===== Available data =====

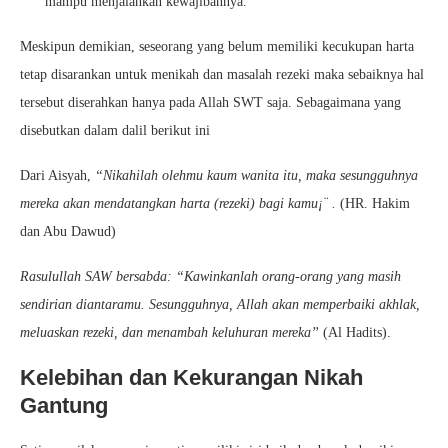
mampu menjalankan kewajibannya.
Meskipun demikian, seseorang yang belum memiliki kecukupan harta
tetap disarankan untuk menikah dan masalah rezeki maka sebaiknya hal
tersebut diserahkan hanya pada Allah SWT saja. Sebagaimana yang
disebutkan dalam dalil berikut ini
Dari Aisyah,
“Nikahilah olehmu kaum wanita itu, maka sesungguhnya
mereka akan mendatangkan harta (rezeki) bagi kamu¡¨ .
(HR. Hakim
dan Abu Dawud)
Rasulullah SAW bersabda: “Kawinkanlah orang-orang yang masih
sendirian diantaramu. Sesungguhnya, Allah akan memperbaiki akhlak,
meluaskan rezeki, dan menambah keluhuran mereka”
(Al Hadits).
Kelebihan dan Kekurangan Nikah
Gantung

=====

__What you need to do__
Reproduce every record above exactly as given, excluding pictures from the result.

__Worked solution__
mampu menjalankan kewajibannya.
Meskipun demikian, seseorang yang belum memiliki kecukupan harta
tetap disarankan untuk menikah dan masalah rezeki maka sebaiknya hal
tersebut diserahkan hanya pada Allah SWT saja. Sebagaimana yang
disebutkan dalam dalil berikut ini
Dari Aisyah,
“Nikahilah olehmu kaum wanita itu, maka sesungguhnya
mereka akan mendatangkan harta (rezeki) bagi kamu¡¨ .
(HR. Hakim
dan Abu Dawud)
Rasulullah SAW bersabda: “Kawinkanlah orang-orang yang masih
sendirian diantaramu. Sesungguhnya, Allah akan memperbaiki akhlak,
meluaskan rezeki, dan menambah keluhuran mereka”
(Al Hadits).
Kelebihan dan Kekurangan Nikah
Gantung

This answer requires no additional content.